Conmebol/corruption: "Une image de marque difficile à reconstruire", selon le vice-president Gonzalez

Deux ans après le scandale qui a touché la Confédération sud-américaine de football (Conmebol), "il n'est pas facile de reconstruire l'image" de l'institution, a estimé dimanche à Caracas l'un de ses vice-présidents, Laureano González.

"N'oublions pas que les anciens présidents, Nicolás Leo (1986-2013), Eugenio Figueredo (2013-2014) et Juan Ángel Napou (2014-2015), sont incarcérés ou sous contrôle judiciaire ainsi que dix présidents de Fédération", a rappelé M. Gonzalez, lors d'un entretien avec l'AFP.

"La situation n'est pas facile", a commenté celui qui, à 68 ans, est également président de la Fédération vénézuélienne de football (LVF).

La Conmebol et la Concacaf (Amérique du nord, centrale et Caraïbes) sont les deux confédérations les plus touchées par le vaste scandale de corruption qui a ébranlé les instances internationales du football, à partir de la vague d'arrestations de mai 2015 à Zurich.

"Nous devons désormais travailler en toute transparence car ce qui s'est produit à la Fifa, à la Commebol et dans les fédérations, ne peut pas se répéter", a lancé le président au siège de la LVF.

Le 27 mai 2015, huit responsables de la Commebol et de la Concacaf (Amérique du nord, centrale et Caraïbes) avaient été arrêtés en Suisse sur réquisitions de la justice américaine.

Il leur était reproché d'avoir accepté des pots-de-vin d'une valeur de plusieurs dizaines de millions de dollars au moment de la répartition des droits télévisuels de grandes compétitions sud-américaines telles que la Copa America.

Ces affaires ont finalement touché la Fifa et conduit à la démission du président Joseph Blatter, remplacé par Gianni Infantino le 26 février 2016.

Un mois plus tôt, le Paraguayen Alejandro Domínguez, avait été élu à la tête de la Commebol.
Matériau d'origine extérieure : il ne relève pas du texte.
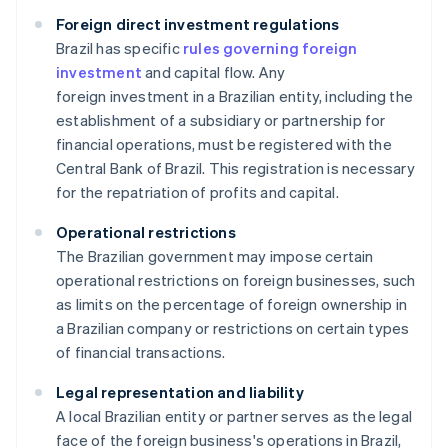
Foreign direct investment regulations
Brazil has specific
rules governing foreign
investment
and capital flow. Any
foreign investment in a Brazilian entity, including the
establishment of a subsidiary or partnership for
financial operations, must be registered with the
Central Bank of Brazil. This registration is necessary
for the repatriation of profits and capital.
Operational restrictions
The Brazilian government may impose certain
operational restrictions on foreign businesses, such
as limits on the percentage of foreign ownership in
a Brazilian company or restrictions on certain types
of financial transactions.
Legal representation and liability
A local Brazilian entity or partner serves as the legal
face of the foreign business's operations in Brazil,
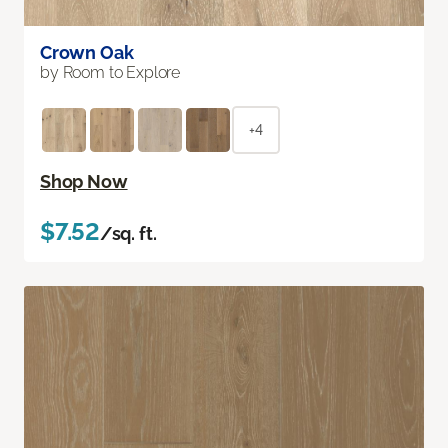
Crown Oak
by Room to Explore
+4
Shop Now
$7.52
/sq. ft.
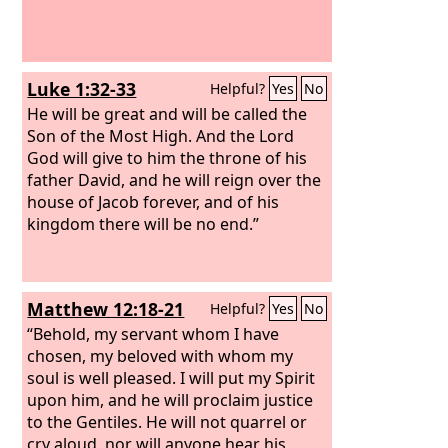
Luke 1:32-33
Helpful?
Yes
No
He will be great and will be called the
Son of the Most High. And the Lord
God will give to him the throne of his
father David, and he will reign over the
house of Jacob forever, and of his
kingdom there will be no end.”
Matthew 12:18-21
Helpful?
Yes
No
“Behold, my servant whom I have
chosen, my beloved with whom my
soul is well pleased. I will put my Spirit
upon him, and he will proclaim justice
to the Gentiles. He will not quarrel or
cry aloud, nor will anyone hear his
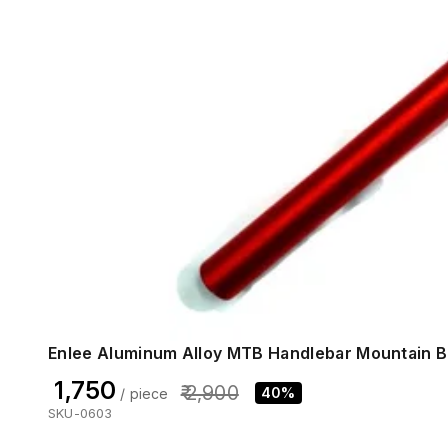
Enlee Aluminum Alloy MTB Handlebar Mountain B
₹ 1,750
₹ 2,900
40%
/ piece
SKU-0603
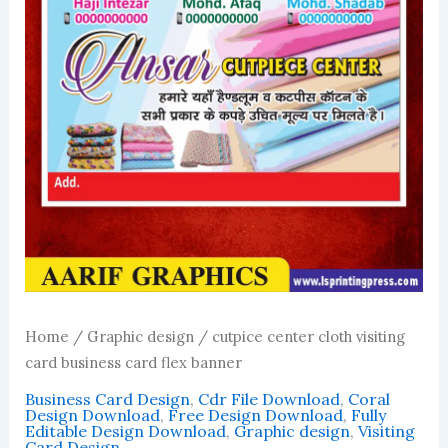
Home
/
Graphic design
/ cutpice center cloth visiting
card business card flex banner
Business Card Design
,
Cdr File Download
,
Coral
Design Download
,
Free Design Download
,
Fully
Editable Design Download
,
Graphic design
,
Visiting
Card Design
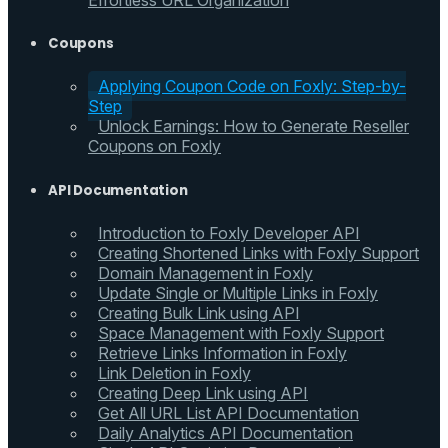
Effortless URL Organization
Coupons
Applying Coupon Code on Foxly: Step-by-
Step
Unlock Earnings: How to Generate Reseller
Coupons on Foxly
API Documentation
Introduction to Foxly Developer API
Creating Shortened Links with Foxly Support
Domain Management in Foxly
Update Single or Multiple Links in Foxly
Creating Bulk Link using API
Space Management with Foxly Support
Retrieve Links Information in Foxly
Link Deletion in Foxly
Creating Deep Link using API
Get All URL List API Documentation
Daily Analytics API Documentation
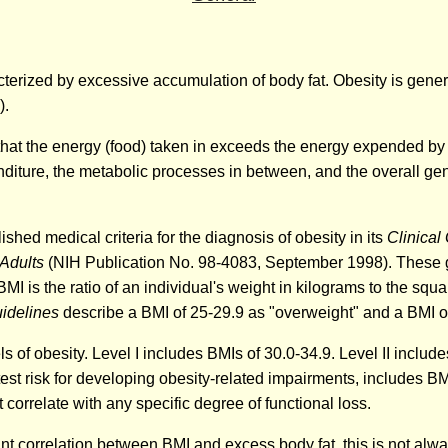
erized by excessive accumulation of body fat. Obesity is general
).
 that the energy (food) taken in exceeds the energy expended by 
nditure, the metabolic processes in between, and the overall ge
ished medical criteria for the diagnosis of obesity in its
Clinical
 Adults
(NIH Publication No. 98-4083, September 1998). These gu
I is the ratio of an individual's weight in kilograms to the squar
uidelines
describe a BMI of 25-29.9 as "overweight" and a BMI of
s of obesity. Level I includes BMIs of 30.0-34.9. Level II include
est risk for developing obesity-related impairments, includes BM
t correlate with any specific degree of functional loss.
icant correlation between BMI and excess body fat, this is not al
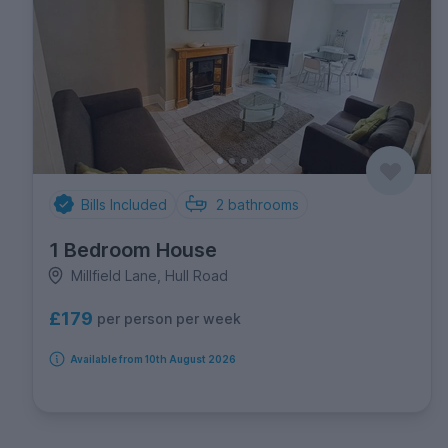
Bills Included
2
bathrooms
1 Bedroom House
Millfield Lane, Hull Road
£179
per person per week
Available from 10th August 2026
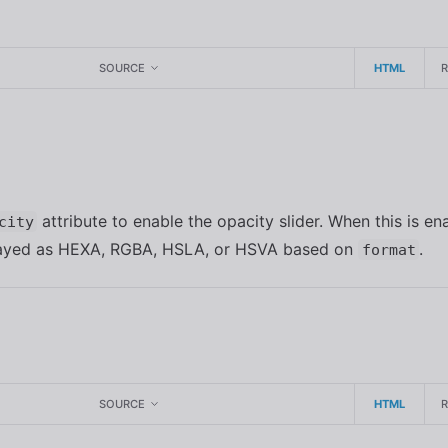
SOURCE
HTML
y
attribute to enable the opacity slider. When this is en
city
played as HEXA, RGBA, HSLA, or HSVA based on
.
format
SOURCE
HTML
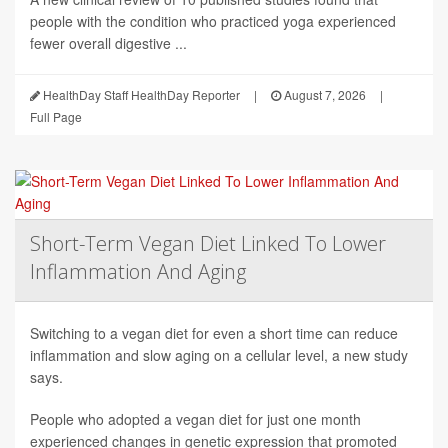
people with the condition who practiced yoga experienced
fewer overall digestive ...
HealthDay Staff HealthDay Reporter
|
August 7, 2026
|
Full Page
Short-Term Vegan Diet Linked To Lower
Inflammation And Aging
Switching to a vegan diet for even a short time can reduce
inflammation and slow aging on a cellular level, a new study
says.
People who adopted a vegan diet for just one month
experienced changes in genetic expression that promoted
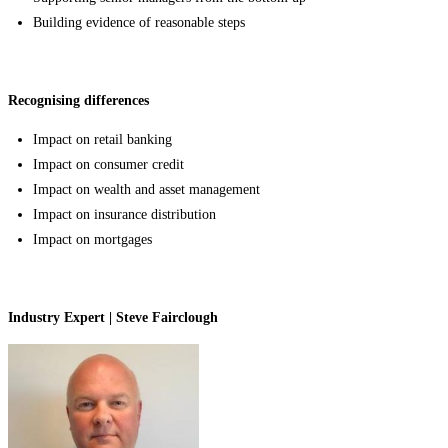
Building evidence of reasonable steps
Recognising differences
Impact on retail banking
Impact on consumer credit
Impact on wealth and asset management
Impact on insurance distribution
Impact on mortgages
Industry Expert | Steve Fairclough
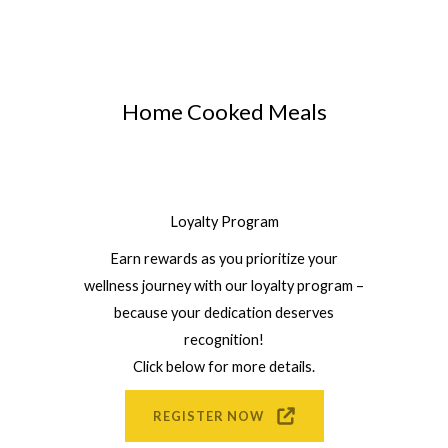
Home Cooked Meals
Loyalty Program
Earn rewards as you prioritize your
wellness journey with our loyalty program –
because your dedication deserves
recognition!
Click below for more details.
REGISTER NOW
"Des réformes très importantes ont été mises en place (sous l'autorité des deux nouveaux présidents, ndlr) afin d'exercer un plus grand contrôle en matière de transparence et de gouvernance", a estimé Laureano Gonzalez.

En septembre dernier, la Conmebol a modifié ses statuts introduisant une limite de temps pour certains postes et de nouvelles normes pour la signature de contrats.

Le Congrès de la Conmebol, alors réuni à Lima, avait également décidé que, pour parvenir à la présidence de l'organisation, il faudrait passer des examens d'aptitude.

"La Conmebol a été victime de ses administrateurs (...). Le football n'est pas coupable", a poursuivi le président de la fédération vénézuélienne.

M. González ambitionne d'être réélu mardi prochain à la tête de la FVF pour la période 2017-2021.